Pelajaran dari Perjalanan

By Zulfa Rahmatina - 1:14 PM

source: walpaper.us
Malas membuka WhatsApp, sepertinya saya jadi lebih rajin mengunjungi YouTube, tak henti-hentinya saya menyaksikan perkembangan Lion Air. Belakangan, saya memang tertarik mempelajari ekspresi wajah orang-orang yang tampil di layar kaca–atau layar YouTube saya. Lebih-lebih, selalu menarik melihat takdir bekerja. Terhindar dari maut karena terlambat, karena memajukan keberangkatan, karena membatalkan jadwal. Mendekati pusaran maut karena dipindahtugaskan, karena tuntutan pekerjaan, karena ingin mendaftar beasiswa tahfidz, karena mau menonton konser, karena usai menyaksikan pertandingan sepakbola, dan macam-macam karena yang lainnya. Lantas, bermunculan paparan mengenai, dia sosok ayah yang saleh, kakak yang peduli, suami yang pengertian, tetangga yang baik, anak yang santun, sahabat yang menyenangkan, ibu yang penuh kasih sayang.

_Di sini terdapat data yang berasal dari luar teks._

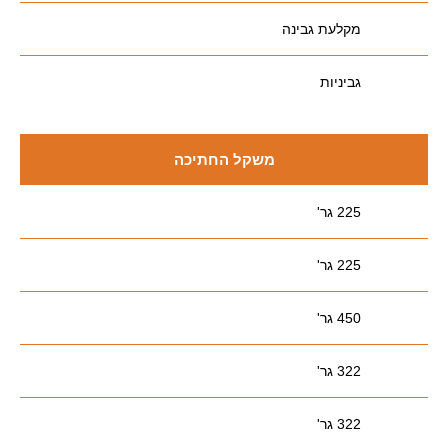
מקלעת גבינה
גביניות
משקל החתיכה
225 גר'
225 גר'
450 גר'
322 גר'
322 גר'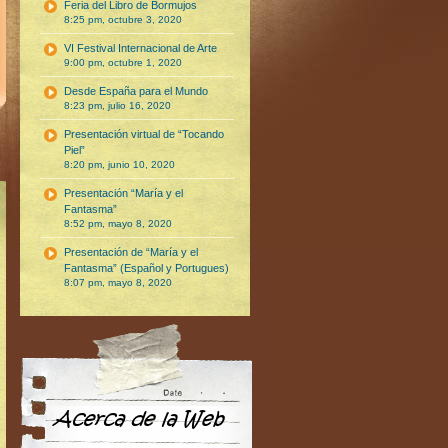
Feria del Libro de Bormujos
8:25 pm, octubre 3, 2020
VI Festival Internacional de Arte
9:00 pm, octubre 1, 2020
Desde España para el Mundo
8:23 pm, julio 16, 2020
Presentación virtual de “Tocando
Piel”
8:20 pm, junio 10, 2020
Presentación “María y el
Fantasma”
8:52 pm, mayo 8, 2020
Presentación de “María y el
Fantasma” (Español y Portugues)
8:07 pm, mayo 8, 2020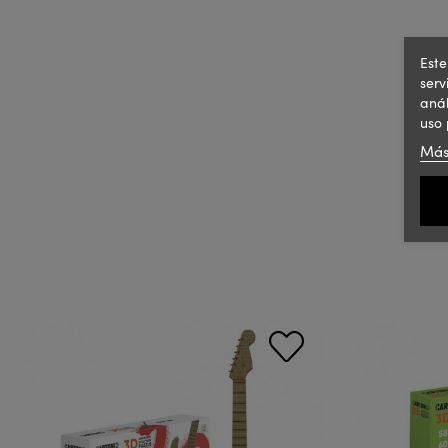
Este
serv
anál
uso 
Más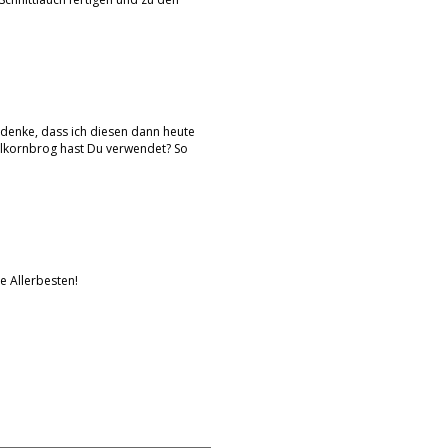
 denke, dass ich diesen dann heute
llkornbrog hast Du verwendet? So
ie Allerbesten!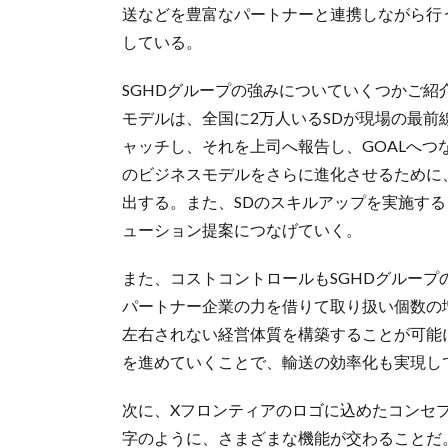
送などを豊富なパートナーと連携しながら行
している。
SGHDグループの強みについていくつかご紹
モデルは、全国に2万人いるSDが現場の最
ャッチし、それを上司へ報告し、GOALへ
のビジネスモデルをさらに進化させるために
出する。また、SDのスキルアップを実施す
ューション提案につなげていく。
また、コストコントロールもSGHDグルー
パートナー企業の力を借りて取り扱い個数の
左右されない経営体質を構築することが可能
を進めていくことで、輸送の効率化も実現し
次に、Xフロンティアのロゴに込めたコンセ
字のように、さまざまな機能が交わることだ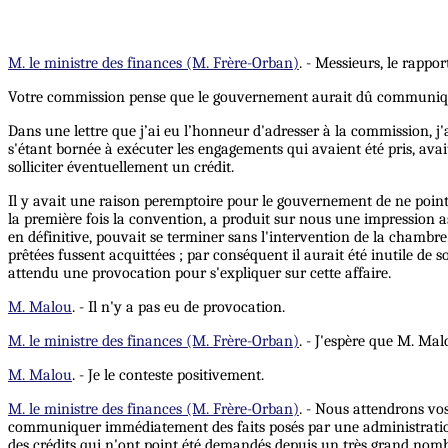
M. le ministre des finances (M. Frère-Orban)
. - Messieurs, le rappo
Votre commission pense que le gouvernement aurait dû communiquer, 
Dans une lettre que j’ai eu l’honneur d'adresser à la commission, j'a
s'étant bornée à exécuter les engagements qui avaient été pris, ava
solliciter éventuellement un crédit.
Il y avait une raison peremptoire pour le gouvernement de ne point 
la première fois la convention, a produit sur nous une impression 
en définitive, pouvait se terminer sans l'intervention de la chambre
prêtées fussent acquittées ; par conséquent il aurait été inutile de 
attendu une provocation pour s'expliquer sur cette affaire.
M. Malou
. - Il n'y a pas eu de provocation.
M. le ministre des finances (M. Frère-Orban)
. - J'espère que M. Mal
M. Malou
. - Je le conteste positivement.
M. le ministre des finances (M. Frère-Orban)
. - Nous attendrons vos
communiquer immédiatement des faits posés par une administration p
des crédits qui n'ont point été demandés depuis un très grand nombr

Semakin menyelami berita ini, semakin banyak pertanyaan yang saya simpan. Yang paling menyesakkan karena saya tidak yakin akan mendapatkan jawabannya adalah pertanyaan mengenai, bagaimana orang-orang memandang eksistensi saya di dunia ini usai akhir hayat saya nanti. Apakah ada sedikit saja kebaikan yang saya miliki, yang kelak menjadi perantara bagi orang-orang yang garis hidupnya telah bersinggungan dengan garis hidup saya, untuk melangitkan do'a agar Allaah mengampuni dosa-dosa, menerima sedikit amalan saya dan menempatkan saya di surga-Nya. Sungguh memilukan memikirkan hal itu ketika menyadari amal saya begitu rombeng dan cacat di banyak bagian.

Tapi peristiwa ini mengajarkan banyak hal. New perspective of life, kata Sinta Yudisia. Kita jadi menghargai nilai rumah kita yang tidak terjerembab gempa meski kecil dan sesak. Kita menghargai kendaraan butut kita karena bukan ia yang terempas di laut. Kita akan lebih menghargai keberadaan keluarga, teman, atau pasangan seberapa pun menjengkelkannya mereka, sebab bukan mereka yang keberadaannya memenuhi kantung mayat.

Kita, seharusnya menjadi lebih menyadari hakikat kehidupan ini. Hakikat mengapa pagi ini kita masih bangun dari tidur dalam keadaan sehat, dalam keadaan masih dapat berinteraksi dengan orang-orang terkasih, masih dapat bertemu dengan hal-hal baru, masih dapat merisaukan masa depan, masih dapat berdebar-debar menunggu pesan seseorang, melonjak kegirangan karena berita bahagia, atau membenamkan tangis karena kabar yang menguntai duka. Kita, seharusnya menjadi lebih bijak dalam meniti hari-hari.

Sebab tak ada perjalanan yang tidak menyisakan pelajaran. Maka jika di tengah perjalanan nanti niat kita tak lagi lurus, terlebih niatku, maukah kau meluruskannya?